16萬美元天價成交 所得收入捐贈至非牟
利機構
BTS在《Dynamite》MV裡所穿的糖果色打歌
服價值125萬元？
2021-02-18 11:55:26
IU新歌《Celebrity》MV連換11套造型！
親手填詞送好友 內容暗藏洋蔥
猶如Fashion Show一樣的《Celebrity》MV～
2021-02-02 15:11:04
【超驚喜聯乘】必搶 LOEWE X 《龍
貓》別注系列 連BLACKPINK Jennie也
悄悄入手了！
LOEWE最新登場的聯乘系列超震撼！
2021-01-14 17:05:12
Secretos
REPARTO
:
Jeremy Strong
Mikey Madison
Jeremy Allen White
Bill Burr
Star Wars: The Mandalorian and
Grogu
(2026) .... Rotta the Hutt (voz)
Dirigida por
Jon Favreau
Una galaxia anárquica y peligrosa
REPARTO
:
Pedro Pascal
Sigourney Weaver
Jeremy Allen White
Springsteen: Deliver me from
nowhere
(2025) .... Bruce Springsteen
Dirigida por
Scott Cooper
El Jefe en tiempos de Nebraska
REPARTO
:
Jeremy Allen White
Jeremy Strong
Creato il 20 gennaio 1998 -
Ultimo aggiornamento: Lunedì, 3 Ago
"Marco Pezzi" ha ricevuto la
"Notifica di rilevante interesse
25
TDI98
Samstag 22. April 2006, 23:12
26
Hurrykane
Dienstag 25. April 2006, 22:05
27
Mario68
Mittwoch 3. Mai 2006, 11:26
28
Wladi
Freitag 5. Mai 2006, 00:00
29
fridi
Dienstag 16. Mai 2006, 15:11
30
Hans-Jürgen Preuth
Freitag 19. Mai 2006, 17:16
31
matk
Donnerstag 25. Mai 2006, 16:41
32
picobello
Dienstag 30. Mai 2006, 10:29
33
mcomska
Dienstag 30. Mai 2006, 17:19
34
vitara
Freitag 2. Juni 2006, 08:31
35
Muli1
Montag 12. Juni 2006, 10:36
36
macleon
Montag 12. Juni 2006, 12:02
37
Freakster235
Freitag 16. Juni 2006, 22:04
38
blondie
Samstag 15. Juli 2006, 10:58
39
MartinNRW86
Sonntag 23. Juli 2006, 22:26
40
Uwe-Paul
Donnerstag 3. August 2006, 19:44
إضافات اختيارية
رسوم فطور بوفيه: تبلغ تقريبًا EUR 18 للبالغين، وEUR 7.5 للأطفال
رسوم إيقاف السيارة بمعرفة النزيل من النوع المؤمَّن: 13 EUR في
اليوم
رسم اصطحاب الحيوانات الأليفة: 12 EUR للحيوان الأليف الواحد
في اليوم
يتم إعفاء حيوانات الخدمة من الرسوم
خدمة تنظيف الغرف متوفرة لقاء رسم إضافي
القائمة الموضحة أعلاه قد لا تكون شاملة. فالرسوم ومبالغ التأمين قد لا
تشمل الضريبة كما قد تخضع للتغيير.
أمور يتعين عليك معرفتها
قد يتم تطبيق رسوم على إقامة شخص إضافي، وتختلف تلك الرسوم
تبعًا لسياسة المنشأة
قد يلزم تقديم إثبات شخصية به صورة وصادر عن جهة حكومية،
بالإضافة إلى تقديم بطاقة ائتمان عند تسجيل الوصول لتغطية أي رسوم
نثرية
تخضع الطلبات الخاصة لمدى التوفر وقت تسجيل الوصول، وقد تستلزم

# # # #

__To do__
Output all of the data exactly.

__Task response__
16萬美元天價成交 所得收入捐贈至非牟
利機構
BTS在《Dynamite》MV裡所穿的糖果色打歌
服價值125萬元？
2021-02-18 11:55:26
IU新歌《Celebrity》MV連換11套造型！
親手填詞送好友 內容暗藏洋蔥
猶如Fashion Show一樣的《Celebrity》MV～
2021-02-02 15:11:04
【超驚喜聯乘】必搶 LOEWE X 《龍
貓》別注系列 連BLACKPINK Jennie也
悄悄入手了！
LOEWE最新登場的聯乘系列超震撼！
2021-01-14 17:05:12
Secretos
REPARTO
:
Jeremy Strong
Mikey Madison
Jeremy Allen White
Bill Burr
Star Wars: The Mandalorian and
Grogu
(2026) .... Rotta the Hutt (voz)
Dirigida por
Jon Favreau
Una galaxia anárquica y peligrosa
REPARTO
:
Pedro Pascal
Sigourney Weaver
Jeremy Allen White
Springsteen: Deliver me from
nowhere
(2025) .... Bruce Springsteen
Dirigida por
Scott Cooper
El Jefe en tiempos de Nebraska
REPARTO
:
Jeremy Allen White
Jeremy Strong
Creato il 20 gennaio 1998 -
Ultimo aggiornamento: Lunedì, 3 Ago
"Marco Pezzi" ha ricevuto la
"Notifica di rilevante interesse
25
TDI98
Samstag 22. April 2006, 23:12
26
Hurrykane
Dienstag 25. April 2006, 22:05
27
Mario68
Mittwoch 3. Mai 2006, 11:26
28
Wladi
Freitag 5. Mai 2006, 00:00
29
fridi
Dienstag 16. Mai 2006, 15:11
30
Hans-Jürgen Preuth
Freitag 19. Mai 2006, 17:16
31
matk
Donnerstag 25. Mai 2006, 16:41
32
picobello
Dienstag 30. Mai 2006, 10:29
33
mcomska
Dienstag 30. Mai 2006, 17:19
34
vitara
Freitag 2. Juni 2006, 08:31
35
Muli1
Montag 12. Juni 2006, 10:36
36
macleon
Montag 12. Juni 2006, 12:02
37
Freakster235
Freitag 16. Juni 2006, 22:04
38
blondie
Samstag 15. Juli 2006, 10:58
39
MartinNRW86
Sonntag 23. Juli 2006, 22:26
40
Uwe-Paul
Donnerstag 3. August 2006, 19:44
إضافات اختيارية
رسوم فطور بوفيه: تبلغ تقريبًا EUR 18 للبالغين، وEUR 7.5 للأطفال
رسوم إيقاف السيارة بمعرفة النزيل من النوع المؤمَّن: 13 EUR في
اليوم
رسم اصطحاب الحيوانات الأليفة: 12 EUR للحيوان الأليف الواحد
في اليوم
يتم إعفاء حيوانات الخدمة من الرسوم
خدمة تنظيف الغرف متوفرة لقاء رسم إضافي
القائمة الموضحة أعلاه قد لا تكون شاملة. فالرسوم ومبالغ التأمين قد لا
تشمل الضريبة كما قد تخضع للتغيير.
أمور يتعين عليك معرفتها
قد يتم تطبيق رسوم على إقامة شخص إضافي، وتختلف تلك الرسوم
تبعًا لسياسة المنشأة
قد يلزم تقديم إثبات شخصية به صورة وصادر عن جهة حكومية،
بالإضافة إلى تقديم بطاقة ائتمان عند تسجيل الوصول لتغطية أي رسوم
نثرية
تخضع الطلبات الخاصة لمدى التوفر وقت تسجيل الوصول، وقد تستلزم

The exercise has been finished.